As he parried another strike, watching Gortash stumble forward from the force of his own momentum, Alex felt something unsettling. Through Gortash, he saw himself—an old version of himself. It felt as though he was battling a reflection of the man he had once been before he was reborn by the Blacklight Virus.
The old Alex Mercer had held the same ambitions as Gortash. He had sought control, domination, to reshape the world into something he could rule—a place where his power could sculpt a perfect reality for himself and humanity. If Alex had been reborn with his old memories intact after his death, perhaps he would have succeeded in that plan.

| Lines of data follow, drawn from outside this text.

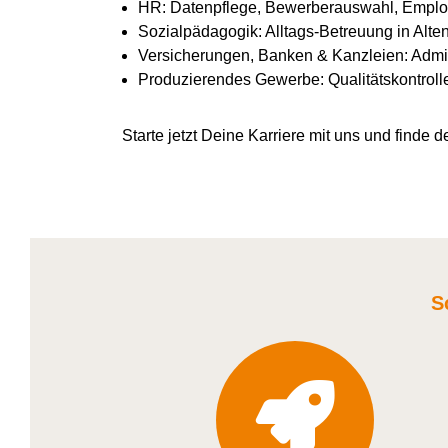
HR: Datenpflege, Bewerberauswahl, Emplo
Sozialpädagogik: Alltags-Betreuung in Alte
Versicherungen, Banken & Kanzleien: Admin
Produzierendes Gewerbe: Qualitätskontroll
Starte jetzt Deine Karriere
mit uns
und finde de
S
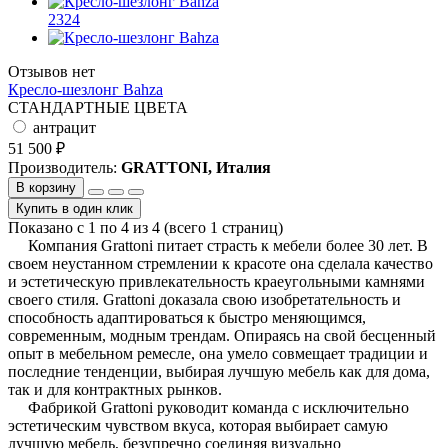
2324
Отзывов нет
Кресло-шезлонг Bahza
СТАНДАРТНЫЕ ЦВЕТА
антрацит
51 500 ₽
Производитель:
GRATTONI, Италия
В корзину
Купить в один клик
Показано с 1 по 4 из 4 (всего 1 страниц)
Компания Grattoni питает страсть к мебели более 30 лет. В
своем неустанном стремлении к красоте она сделала качество
и эстетическую привлекательность краеугольными камнями
своего стиля. Grattoni доказала свою изобретательность и
способность адаптироваться к быстро меняющимся,
современным, модным трендам. Опираясь на свой бесценный
опыт в мебельном ремесле, она умело совмещает традиции и
последние тенденции, выбирая лучшую мебель как для дома,
так и для контрактных рынков.
Фабрикой Grattoni руководит команда с исключительно
эстетическим чувством вкуса, которая выбирает самую
лучшую мебель, безупречно соединяя визуально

Perhaps he would have been the one standing in Gortash’s place, desperate to hold onto something that was already crumbling before him.
Gortash staggered back, his breath ragged. He clutched his chest, his face twisted with fury and disbelief.
"How?" he rasped. "How are you keeping up with me? It should be impossible. I wield the power of a god! My body moves faster than thought itself!"
Alex met his gaze, his expression neutral. "You're fast, but you're bound by the rules of time alone. You push forward, accelerating yourself like a man running downhill, thinking you can outpace everything. But you don’t understand the nature of time and space."
Gortash bared his teeth, frustration burning in his eyes. "Then enlighten me. What secret have you stolen? What trick lets you stand against me?"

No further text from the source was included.